The animation was a brave choice by Asmussen, who weaves the audio portions with his gentle and probing questions and sets them to gorgeous and beautifully drawn sequences that become more immersive and revealing than even most live-action films could be.
He intersperses Amin’s memories with vintage newsreel real-life footage in Kabul and Moscow.
This innovative and hypnotic storytelling is a thing that only great movies can do, and this is a great movie.
We enter not only the experience but the damaged and healing consciousness of a fellow human being, and it doesn’t tell us or beat us over the head. The movie makes us feel another reality, Amin’s reality, which is the very definition of empathy.
With empathy comes a feeling; we are standing in his shoes every minute. By the end of the movie, I had a deep appreciation for what safety means.
Rasmussen puls off a miracle here, because Although Amin’s story is as terrifying as any horror thriller – this is not a warm portrait of humanity – but the story ends up being almost surprisingly exhilarating. It’s quite a feat to pull that off.
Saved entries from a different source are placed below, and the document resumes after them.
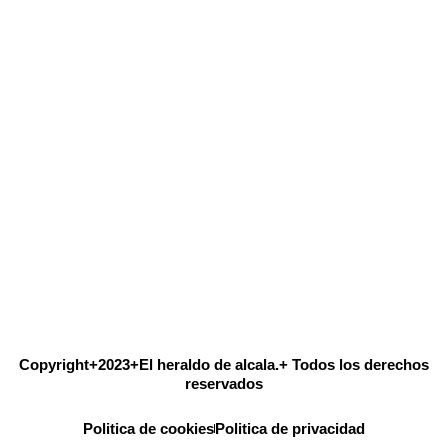
Copyright+2023+El heraldo de alcala.+ Todos los derechos
reservados
Politica de cookies
Politica de privacidad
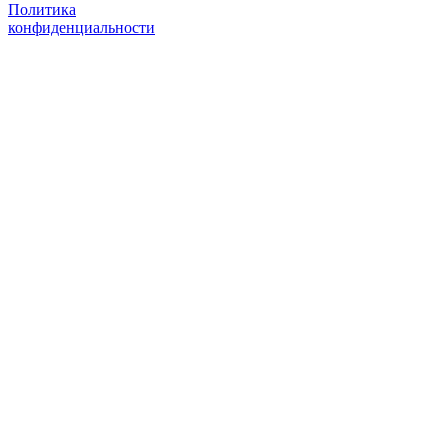
Политика
конфиденциальности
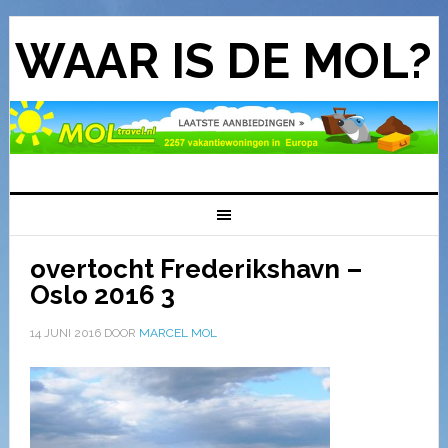
WAAR IS DE MOL?
overtocht Frederikshavn –
Oslo 2016 3
14 JUNI 2016
DOOR
MARCEL MOL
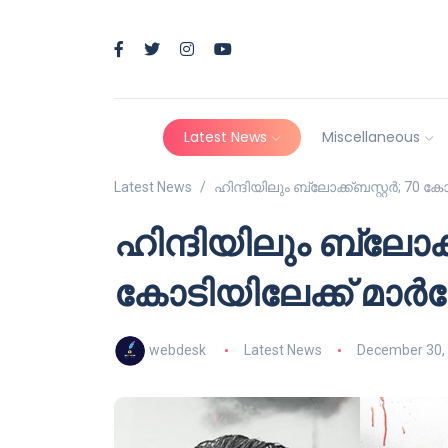
Latest News
Miscellaneous
Latest News
ഹിന്ദിയിലും ബ്ലോക്ക്ബസ്റ്റർ; 70 ക
ഹിന്ദിയിലും ബ്ലോക്ക
കോടിയിലേക്ക് മാർക
webdesk
Latest News
December 30,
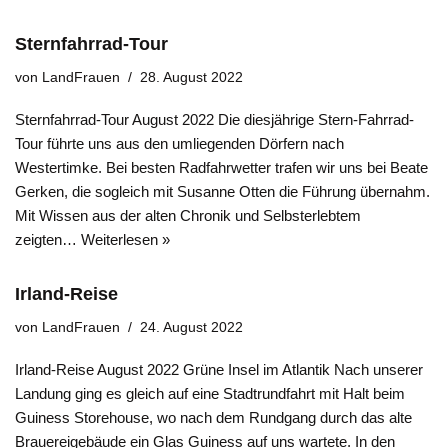
Sternfahrrad-Tour
von
LandFrauen
28. August 2022
Sternfahrrad-Tour August 2022 Die diesjährige Stern-Fahrrad-
Tour führte uns aus den umliegenden Dörfern nach
Westertimke. Bei besten Radfahrwetter trafen wir uns bei Beate
Gerken, die sogleich mit Susanne Otten die Führung übernahm.
Mit Wissen aus der alten Chronik und Selbsterlebtem
zeigten…
Weiterlesen »
Irland-Reise
von
LandFrauen
24. August 2022
Irland-Reise August 2022 Grüne Insel im Atlantik Nach unserer
Landung ging es gleich auf eine Stadtrundfahrt mit Halt beim
Guiness Storehouse, wo nach dem Rundgang durch das alte
Brauereigebäude ein Glas Guiness auf uns wartete. In den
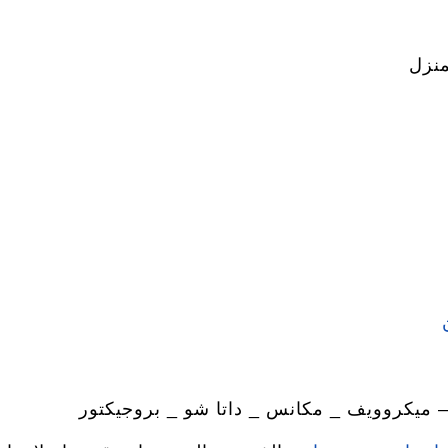
منزل
 ميكروويف _ مكانس _ داتا شو _ بروجيكتور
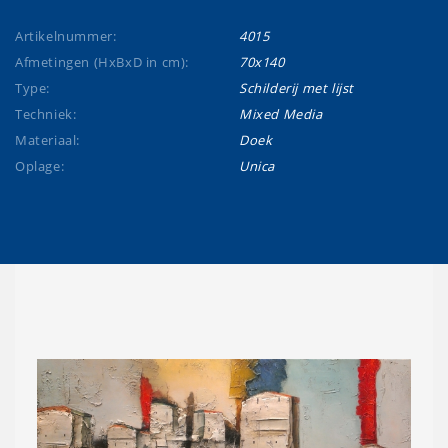
Artikelnummer:
4015
Afmetingen (HxBxD in cm):
70x140
Type:
Schilderij met lijst
Techniek:
Mixed Media
Materiaal:
Doek
Oplage:
Unica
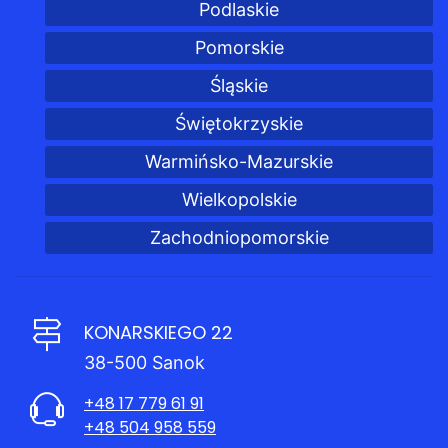
Podlaskie
Pomorskie
Śląskie
Świętokrzyskie
Warmińsko-Mazurskie
Wielkopolskie
Zachodniopomorskie
KONARSKIEGO 22
38-500 Sanok
+48 17 779 61 91
+48 504 958 559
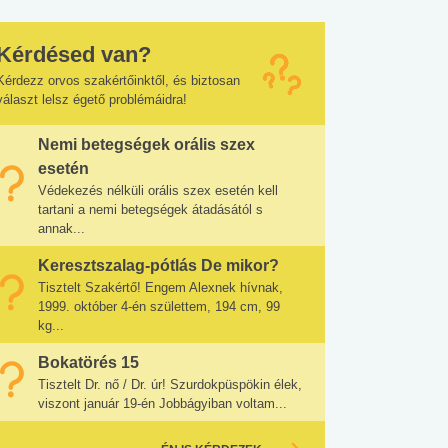
Kérdésed van?
Kérdezz orvos szakértőinktől, és biztosan
választ lelsz égető problémáidra!
Nemi betegségek orális szex
esetén
Védekezés nélküli orális szex esetén kell
tartani a nemi betegségek átadásától s
annak...
Keresztszalag-pótlás De mikor?
Tisztelt Szakértő! Engem Alexnek hívnak,
1999. október 4-én születtem, 194 cm, 99
kg...
Bokatörés 15
Tisztelt Dr. nő / Dr. úr! Szurdokpüspökin élek,
viszont január 19-én Jobbágyiban voltam...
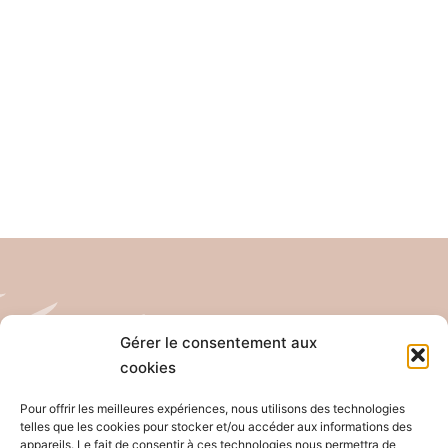
Gérer le consentement aux
cookies
Tél: 04 26 65 32 19
Email: contact@pro-anim.com
Pour offrir les meilleures expériences, nous utilisons des technologies
telles que les cookies pour stocker et/ou accéder aux informations des
appareils. Le fait de consentir à ces technologies nous permettra de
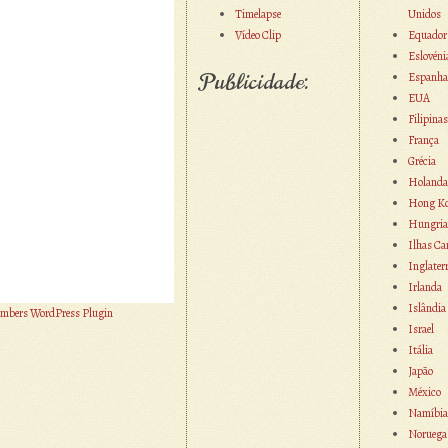
Timelapse
Unidos
Vídeo Clip
Equador
Eslovéni
Publicidade:
Espanha
EUA
Filipinas
França
Grécia
Holanda
Hong K
Hungria
Ilhas Ca
Inglater
Irlanda
Islândia
mbers WordPress Plugin
Israel
Itália
Japão
México
Namíbia
Noruega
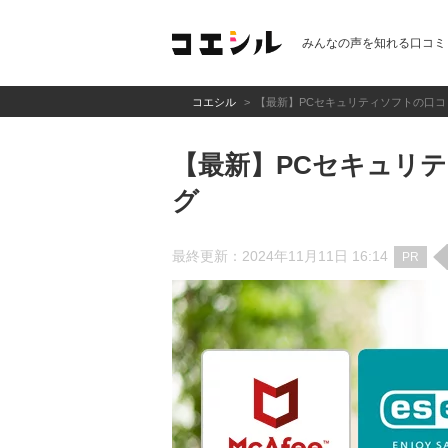
みんなの声を知れる口コミ
コエシル
【最新】PCセキュリティソフトの口コ
【最新】PCセキュリテ
グ
最終更新：2024年11月11日 16:14
PR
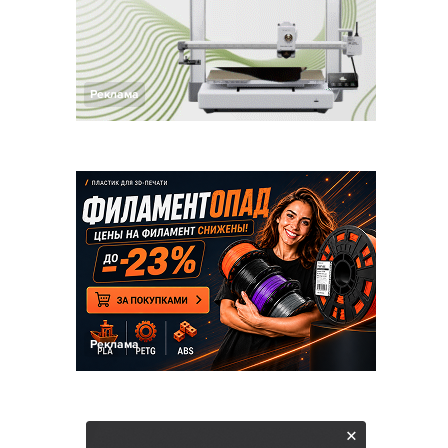
Реклама
Реклама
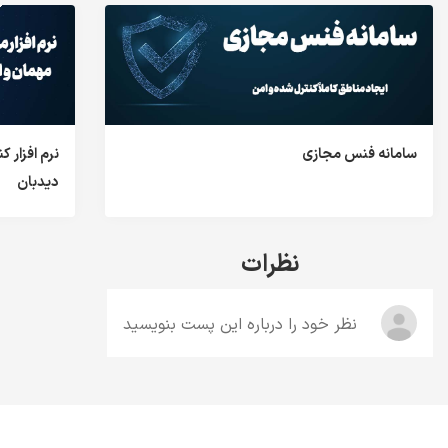
سامانه فنس مجازی
نرم افزار 
دیدبان
نظرات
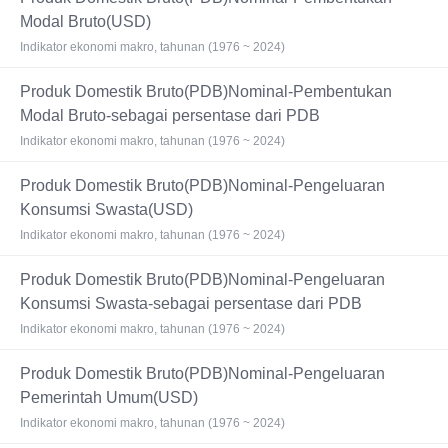
Modal Bruto(USD)
Indikator ekonomi makro, tahunan (1976 ~ 2024)
Produk Domestik Bruto(PDB)Nominal-Pembentukan
Modal Bruto-sebagai persentase dari PDB
Indikator ekonomi makro, tahunan (1976 ~ 2024)
Produk Domestik Bruto(PDB)Nominal-Pengeluaran
Konsumsi Swasta(USD)
Indikator ekonomi makro, tahunan (1976 ~ 2024)
Produk Domestik Bruto(PDB)Nominal-Pengeluaran
Konsumsi Swasta-sebagai persentase dari PDB
Indikator ekonomi makro, tahunan (1976 ~ 2024)
Produk Domestik Bruto(PDB)Nominal-Pengeluaran
Pemerintah Umum(USD)
Indikator ekonomi makro, tahunan (1976 ~ 2024)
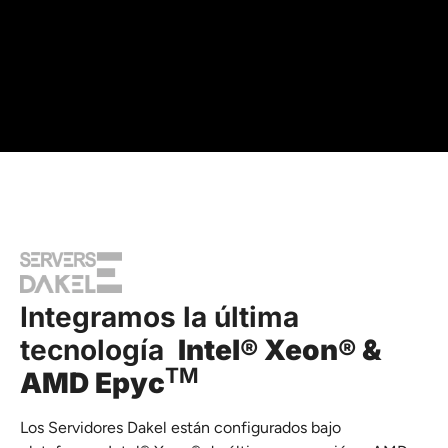
Integramos la última
tecnología
Intel® Xeon® &
TM
AMD Epyc
Los Servidores Dakel están configurados bajo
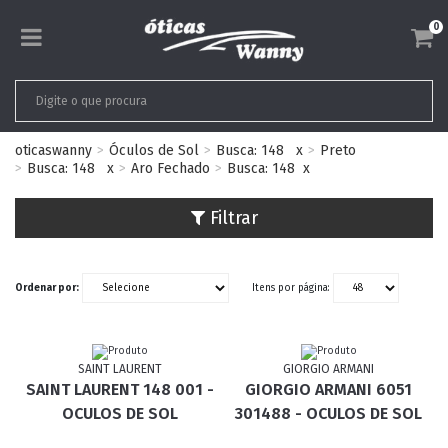
0
oticaswanny
Óculos de Sol
Busca: 148
x
Preto
Busca: 148
x
Aro Fechado
Busca: 148
x
Filtrar
Ordenar por:
Itens por página:
SAINT LAURENT
GIORGIO ARMANI
SAINT LAURENT 148 001 -
GIORGIO ARMANI 6051
OCULOS DE SOL
301488 - OCULOS DE SOL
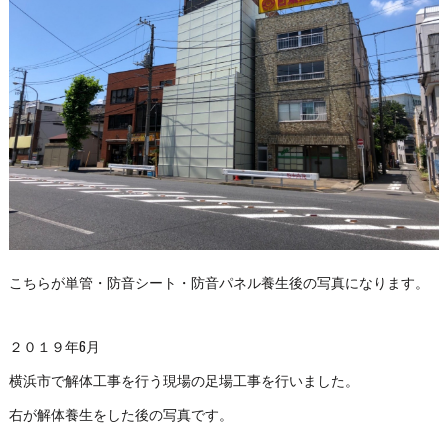
こちらが単管・防音シート・防音パネル養生後の写真になります。
２０１９年6月
横浜市で解体工事を行う現場の足場工事を行いました。
右が解体養生をした後の写真です。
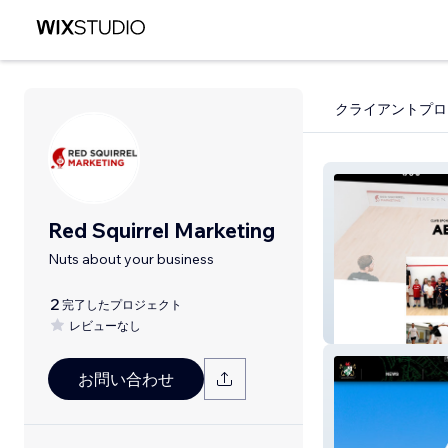
クライアントプロ
Red Squirrel Marketing
Nuts about your business
2
完了したプロジェクト
レビューなし
Aberystwyth Sq
お問い合わせ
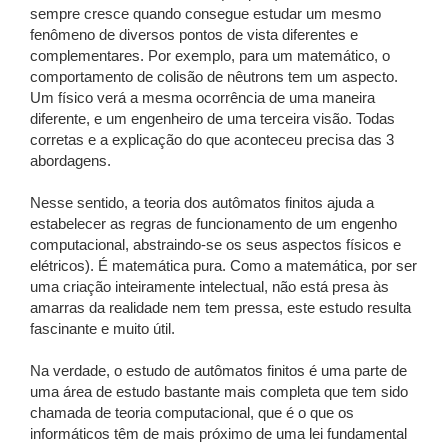
sempre cresce quando consegue estudar um mesmo
fenômeno de diversos pontos de vista diferentes e
complementares. Por exemplo, para um matemático, o
comportamento de colisão de nêutrons tem um aspecto.
Um físico verá a mesma ocorrência de uma maneira
diferente, e um engenheiro de uma terceira visão. Todas
corretas e a explicação do que aconteceu precisa das 3
abordagens.
Nesse sentido, a teoria dos autômatos finitos ajuda a
estabelecer as regras de funcionamento de um engenho
computacional, abstraindo-se os seus aspectos físicos e
elétricos). É matemática pura. Como a matemática, por ser
uma criação inteiramente intelectual, não está presa às
amarras da realidade nem tem pressa, este estudo resulta
fascinante e muito útil.
Na verdade, o estudo de autômatos finitos é uma parte de
uma área de estudo bastante mais completa que tem sido
chamada de teoria computacional, que é o que os
informáticos têm de mais próximo de uma lei fundamental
And I find the animation, the gentle questioning, and the soft, reluctant, but honest answers comforting, not disturbing. My head was spinning when I left the theater and in the best possible way. This is a horrific story very gently told.
This is also a refreshingly disciplined film, 90 minutes, every second was full of feeling and revelation, and it didn’t go one a second longer than it should. The movie was initially marketed as an art film but is making a big splash and released in theaters around the country.
The movie does contain disturbing images and some strong language. It is told with sub-titles over Dari, Danish, and Russian.
Good morning!! Scott Simon from NPR interviewed the director of this movie back in December. Ive been waiting for it to come out ever since. Thank you for the review.